I don't think this is a get rid of deadlines thing, it's just make them easier to deal with.

This...Hey, I'm all for meeting deadlines, but the dates on the editorial calendar were never actual deadlines. IMO, the only real deadline is the date that the monthly compilation is released, which is why people freaking out when articles moved around the calendar never made much sense to me, especially since very few articles failed to eventually appear. I mean, I understand being annoyed by it, especially if your subscription ended before an article you wanted to read was released, but the way people sometimes reacted was way out proportion to what had actually happened. In any case, we still have the Table of Contents, which will tell us what's coming out that month, and apparently we're going to get announcements of what's going to be released that week, so its not a huge loss.
 

JoeGKushner

First Post
They could never get away with this in a print publication. Their complete lack of discipline on this matter is disappointing. Dragon and Dungeon continue to fall down the slippery slope of poor digital content management.
 

Dayte

Explorer
They could never get away with this in a print publication. Their complete lack of discipline on this matter is disappointing. Dragon and Dungeon continue to fall down the slippery slope of poor digital content management.

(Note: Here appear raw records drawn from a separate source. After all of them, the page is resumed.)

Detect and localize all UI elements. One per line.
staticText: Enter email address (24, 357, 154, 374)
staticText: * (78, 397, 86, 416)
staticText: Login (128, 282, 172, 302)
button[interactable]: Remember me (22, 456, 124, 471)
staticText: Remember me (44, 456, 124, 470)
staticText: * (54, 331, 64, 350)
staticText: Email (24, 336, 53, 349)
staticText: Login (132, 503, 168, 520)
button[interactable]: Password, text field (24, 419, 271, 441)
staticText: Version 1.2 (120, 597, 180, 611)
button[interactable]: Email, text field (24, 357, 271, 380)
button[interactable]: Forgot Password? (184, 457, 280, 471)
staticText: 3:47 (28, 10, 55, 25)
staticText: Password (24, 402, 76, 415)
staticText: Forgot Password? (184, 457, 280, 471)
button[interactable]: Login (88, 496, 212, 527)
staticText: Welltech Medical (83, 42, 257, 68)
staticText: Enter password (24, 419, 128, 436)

Can you please explain this cause I think I've missed this in translation. I pick up a monthly magazine at the newsstand and it has x articles. All needed to be completed in time to get it compiled and sent to the printer to meet their distribution deadline. I have a limited to no way of knowing which articles had to get shelved in GQ or Sports Illustrated because they weren't ready. I just usually know what made it in at the end. As far as I know, most magazines don't give you their next issue make-up.

So if WoTC followed the same principle - we would just get a compiled issue at the end of the month (sans printing and distribution).

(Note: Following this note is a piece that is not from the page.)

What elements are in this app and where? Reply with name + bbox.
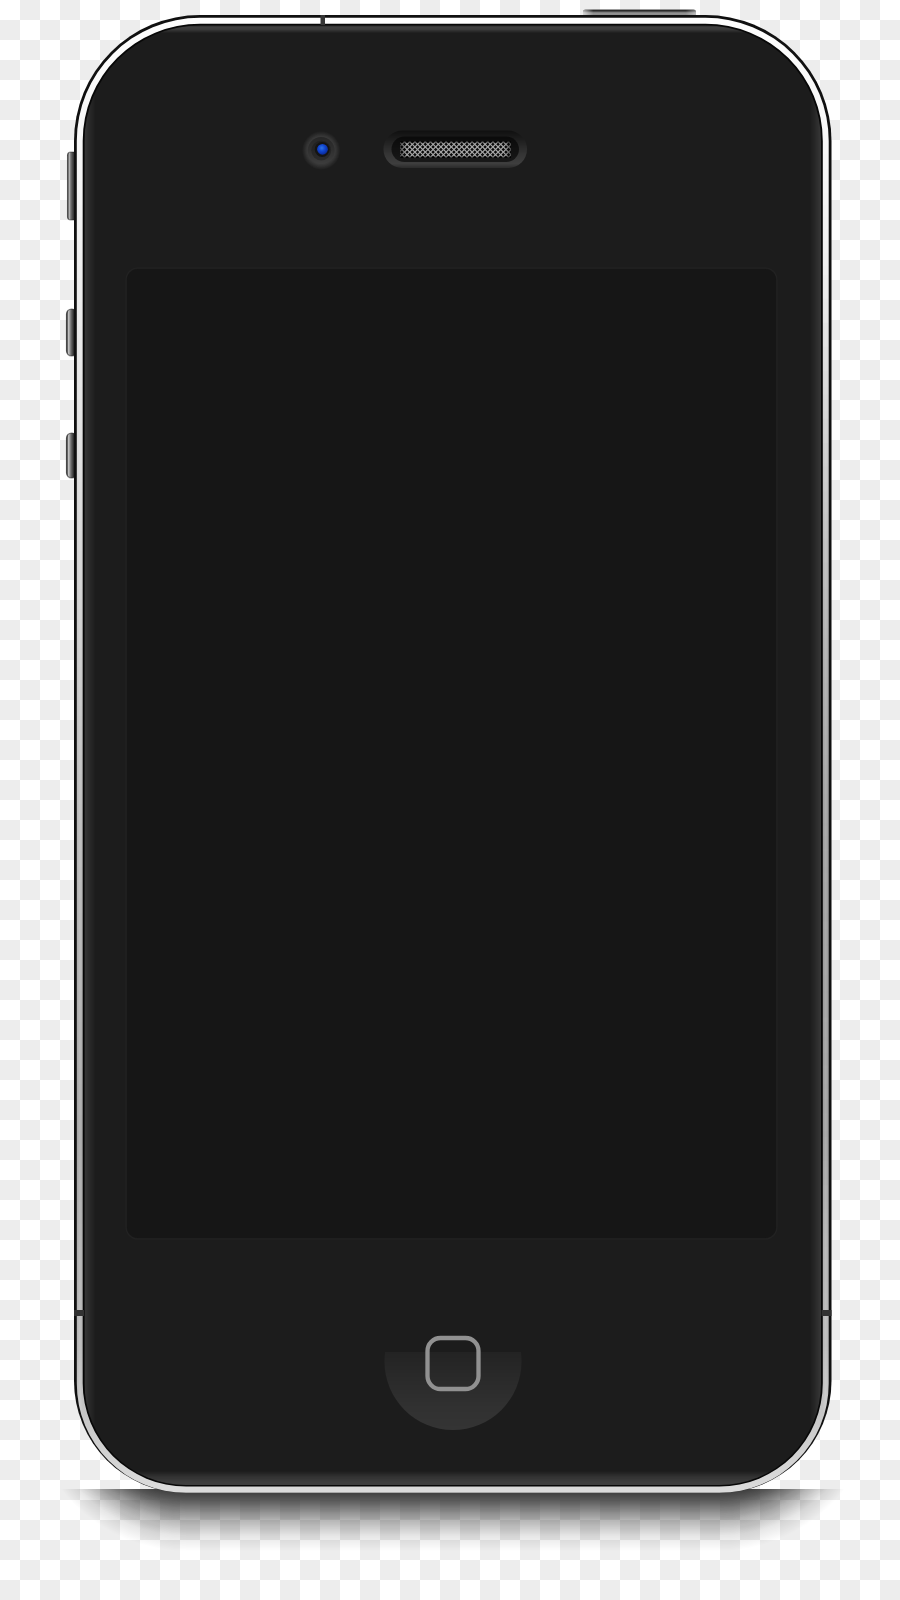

So not sure what you mean.

Now the slippery slope - that I get and agree somewhat. But, I'm hoping with this change they have found a nice leveled off area where they can regain their balance and start a march back to the top. But I've always been the (mostly) forgiving and optimistic one in my family.
 

Aegeri

First Post
Articles in DDI should be done a month in advance. So every month they are not working on what is in this magazine - they are actually working on the next months articles. The compiled issue would just be changes to those articles that needed it, but otherwise they shouldn't have *any* problems keeping to a date whatsoever. It is good that they release content from the magazines over the month, but they really needed to think about how those articles were going to go up over that time.

Personally though the articles poor quality and general terribleness is far more of a concern than their dates being shifted around. I don't mind an article being delayed ultimately if it is good: Totems and the Executioner were both great. So good I felt they redeemed a pretty poor effort for the magazines in December (where the only other article I thought anything of was the Court of the Bramble Queen).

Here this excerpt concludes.